Successful Replication of GWAS Hits for Multiple Sclerosis in 10,000 Germans Using the Exome Array.

Authors:
Theresa Dankowski, Dorothea Buck, Till F M Andlauer, Gisela Antony, Antonios Bayas, Lukas Bechmann, Achim Berthele, Thomas Bettecken, Andrew Chan, Andre Franke, Ralf Gold, Christiane Graetz, Jürgen Haas, Michael Hecker, Stefan Herms, Carmen Infante-Duarte, Karl-Heinz Jöckel, Bernd C Kieseier, Benjamin Knier, Matthias Knop, Tania Kümpfel, Peter Lichtner, Wolfgang Lieb, Christina M Lill, Volker Limmroth, Ralf A Linker, Verena Loleit, Sven G Meuth, Susanne Moebus, Bertram Müller-Myhsok, Sandra Nischwitz, Markus M Nöthen, Friedemann Paul, Michael Pütz, Tobias Ruck, Anke Salmen, Martin Stangel, Jan-Patrick Stellmann, Konstantin Strauch, Klarissa H Stürner, Björn Tackenberg, Florian Then Bergh, Hayrettin Tumani, Melanie Waldenberger, Frank Weber, Heinz Wiendl, Brigitte Wildemann, Uwe K Zettl, Ulf Ziemann, Frauke Zipp, Bernhard Hemmer, Andreas Ziegler, - -
Year of publication:
2015
Volume:
-
Issue:
-
Issn:
0741-0395
Journal title abbreviated:
GENET EPIDEMIOL
Journal title long:
Genetic epidemiology (En ligne)
Impact factor:
2.553
Abstract: 
Genome-wide association studies (GWAS) successfully identified various chromosomal regions to be associated with multiple sclerosis (MS).
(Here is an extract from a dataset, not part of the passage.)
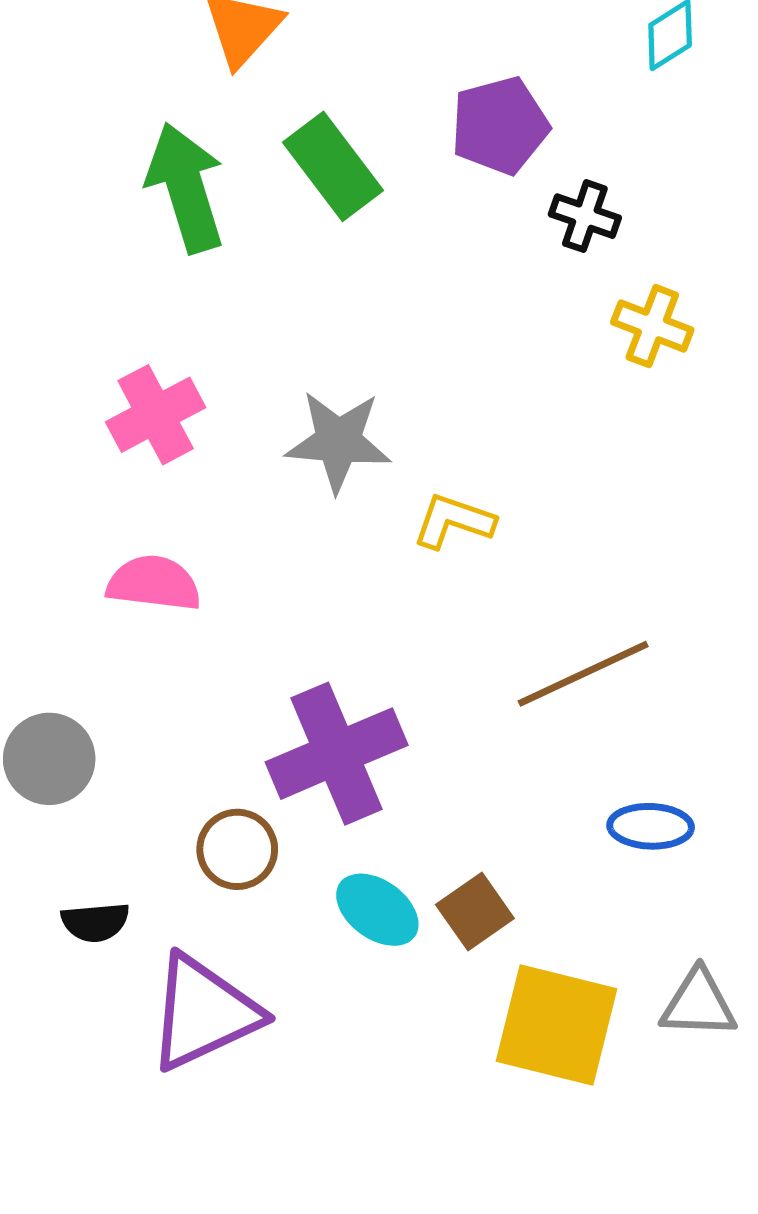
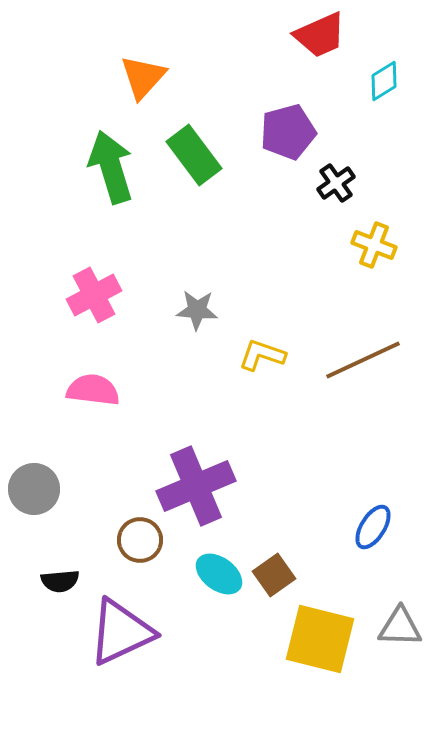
black cross: (585, 216) -> (336, 183), turned 36
gray star: (338, 441) -> (197, 310), size x0.7
brown line: (583, 674) -> (363, 360), moved
blue ellipse: (651, 826) -> (373, 527), turned -60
The primary aim of this study was to replicate reported associations from GWAS using an exome array in a large German study. German MS cases (n = 4,476) and German controls (n = 5,714) were genotyped using the Illumina HumanExome v1-Chip. Genotype calling was performed with the Illumina Genome Studio(TM) Genotyping Module, followed by zCall. Single-nucleotide polymorphisms (SNPs) in seven regions outside the human leukocyte antigen (HLA) region showed genome-wide significant associations with MS (P values < 5 × 10(-8) ). These associations have been reported previously. In addition, SNPs in three previously reported regions outside the HLA region yielded P values < 10(-5) . The effect of nine SNPs in the HLA region remained (P < 10(-5) ) after adjustment for other significant SNPs in the HLA region. All of these findings have been reported before or are driven by known risk loci. In summary, findings from previous GWAS for MS could be successfully replicated. We conclude that the regions identified in previous GWAS are also associated in the German population. This reassures the need for detailed investigations of the functional mechanisms underlying the replicated associations.